|Xiulong Liu||Hong Kong Polytechnical University, Hong Kong|
|Jiannong Cao||Hong Kong Polytechnical University, Hong Kong|
|Keqiu Li||Tianjin University, P.R. China|
|Jia Liu||Nanjing University, P.R. China|
|Xin Xie||Dalian University of Technology, P.R. China|
This paper takes the first step in studying the problem of range query for sensor-augmented RFID systems, which is to classify the target tags according to the range of tag information. The related schemes that seem to address this problem suffer from either low time-efficiency or the information corruption issue. To overcome their limitations, we first propose a basic classification protocol called Range Query (RQ), in which each tag pseudo-randomly chooses a slot from the time frame and uses the ON-OFF Keying modulation to reply its range identifier. Then, RQ employs a collaborative decoding method to extract the tag information range from even collision slots. The numerical results reveal that the number of queried ranges significantly affects the performance of RQ. To optimize the number of queried ranges, we further propose the Partition&Mergence (PM) approach that consists of two steps, i.e., top-down partitioning and bottom-up merging.
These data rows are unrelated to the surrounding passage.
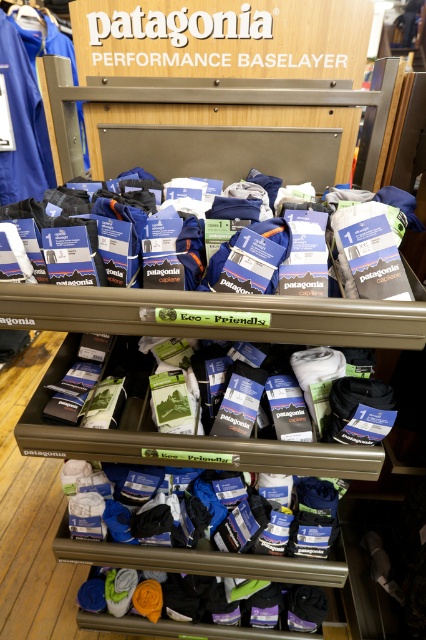 Question: Does white cotton socks at center have a smaller size compared to blue fabric baselayer at center?

Choices:
 (A) yes
 (B) no

Answer: (A)

Question: Among these points, which one is nearest to the camera?

Choices:
 (A) (345, 456)
 (B) (8, 189)
 (C) (308, 204)

Answer: (A)

Question: Where is white cotton socks at center located in relation to blue fabric baselayer at center in the image?

Choices:
 (A) above
 (B) below

Answer: (B)

Question: Is blue fabric baselayer at center below blue fabric at upper left?

Choices:
 (A) no
 (B) yes

Answer: (B)

Question: Which object is closer to the camera taking this photo?

Choices:
 (A) white cotton socks at center
 (B) blue fabric baselayer at center

Answer: (B)

Question: Based on their relative distances, which object is nearer to the blue fabric baselayer at center?

Choices:
 (A) blue fabric at upper left
 (B) white cotton socks at center

Answer: (B) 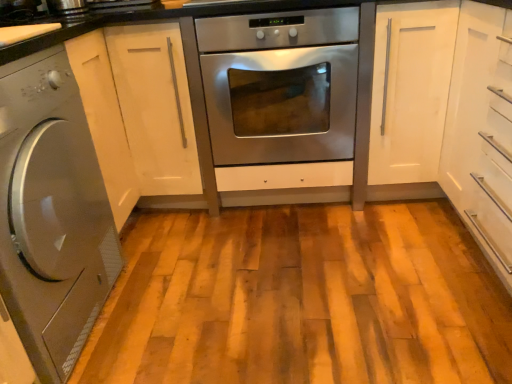 Question: From a real-world perspective, is stainless steel oven at center above or below white glossy cabinet at center, arranged as the second cabinetry when viewed from the right?

Choices:
 (A) above
 (B) below

Answer: (B)

Question: Based on their sizes in the image, would you say stainless steel oven at center is bigger or smaller than white glossy cabinet at center, arranged as the second cabinetry when viewed from the right?

Choices:
 (A) small
 (B) big

Answer: (A)

Question: Which is farther from the white glossy cabinet at center, arranged as the second cabinetry when viewed from the right?

Choices:
 (A) satin silver washing machine at left
 (B) white matte cabinet at right, which is counted as the 2th cabinetry, starting from the left
 (C) stainless steel oven at center

Answer: (B)

Question: Estimate the real-world distances between objects in this image. Which object is farther from the white glossy cabinet at center, arranged as the second cabinetry when viewed from the right?

Choices:
 (A) satin silver washing machine at left
 (B) stainless steel oven at center
 (C) white matte cabinet at right, which is counted as the 2th cabinetry, starting from the left

Answer: (C) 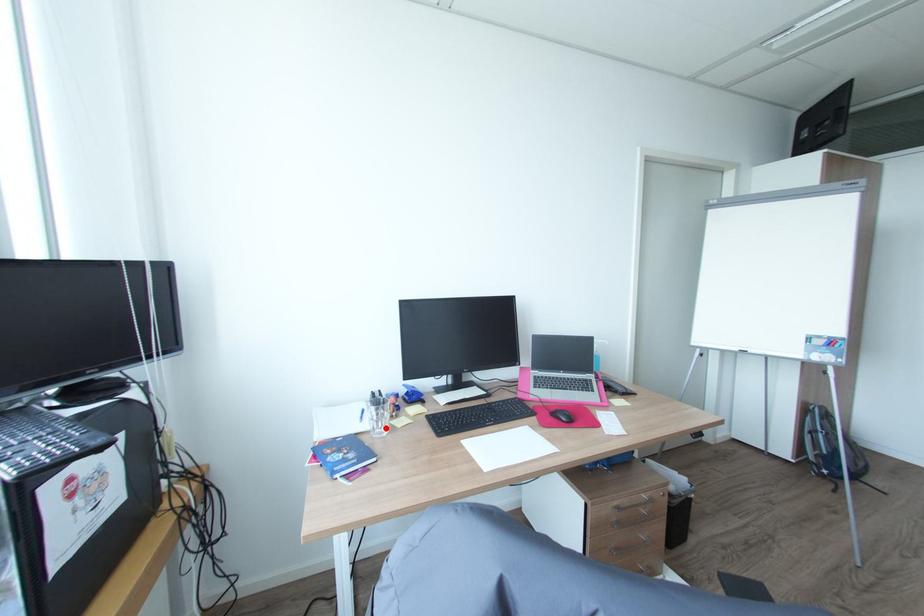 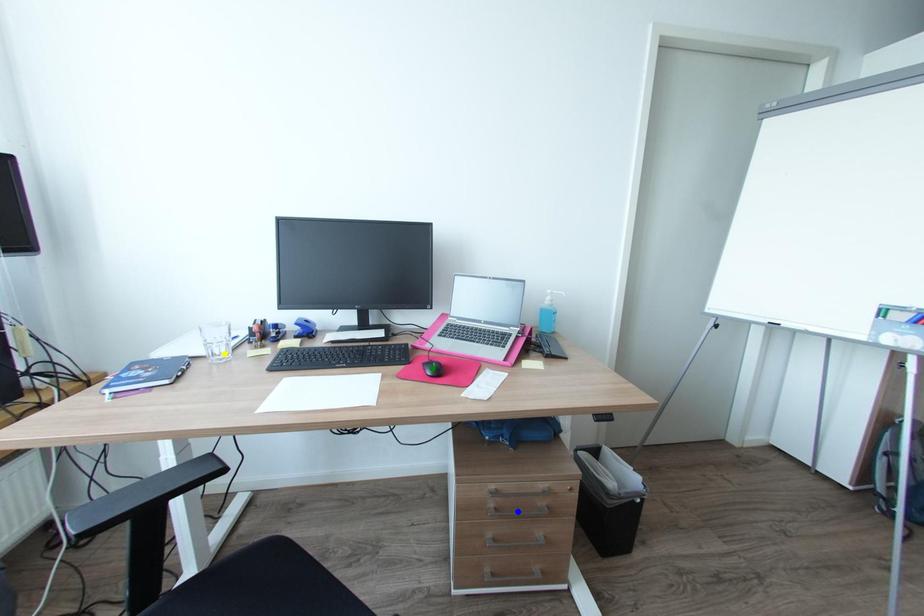 Question: I am providing you with two images of the same scene from different viewpoints. A red point is marked on the first image. You are given multiple points on the second image. Can you choose the point in image 2 that corresponds to the point in image 1?

Choices:
 (A) yellow point
 (B) green point
 (C) blue point

Answer: (A) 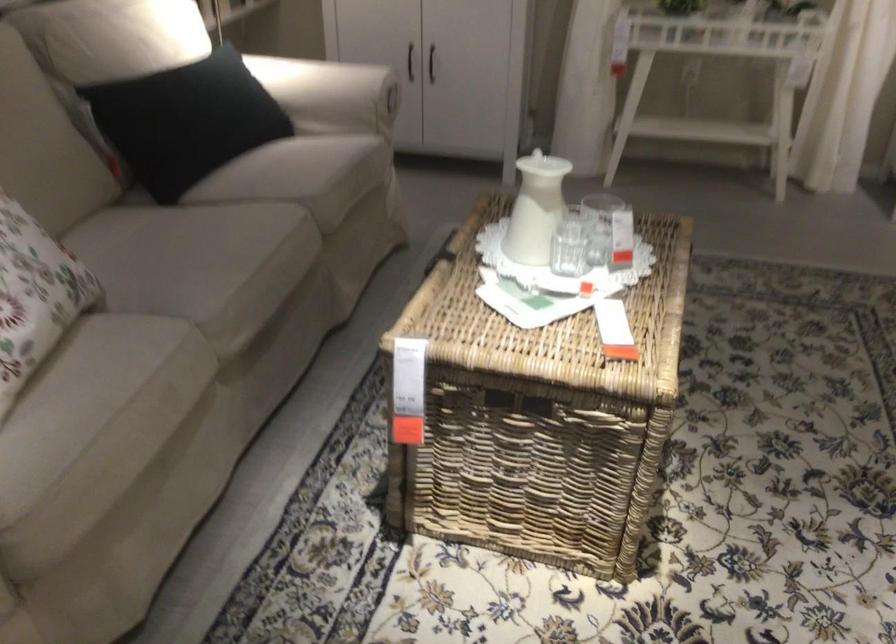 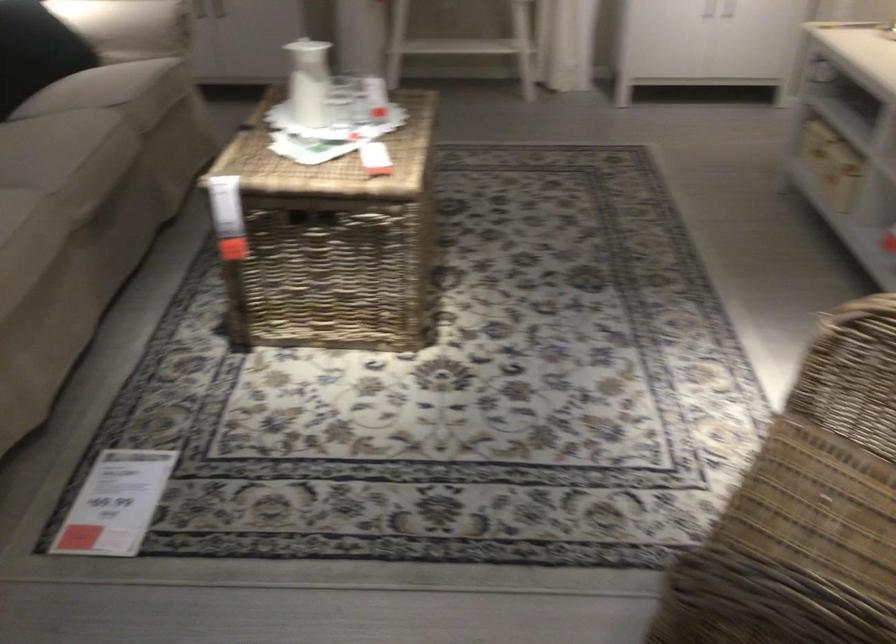 In the second image, find the point that corresponds to [526,207] in the first image.

(308, 82)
Sufficient theoretical analyses are proposed to optimize the involved parameters, thereby minimizing the time cost of RQ+PM. The prominent advantages of RQ+PM over previous schemes are twofold: (i) it is able to make use of the collision slots, which are treated as useless in the previous schemes; (ii) it is immune to the interference from unexpected tags. We use the USRP and WISP tags to conduct a set of experiments, which demonstrate the feasibility of RQ+PM. Moreover, extensive simulation results reveal that RQ+PM can ensure 100% query accuracy, meanwhile reducing the time cost as much as 40% comparing with the existing schemes.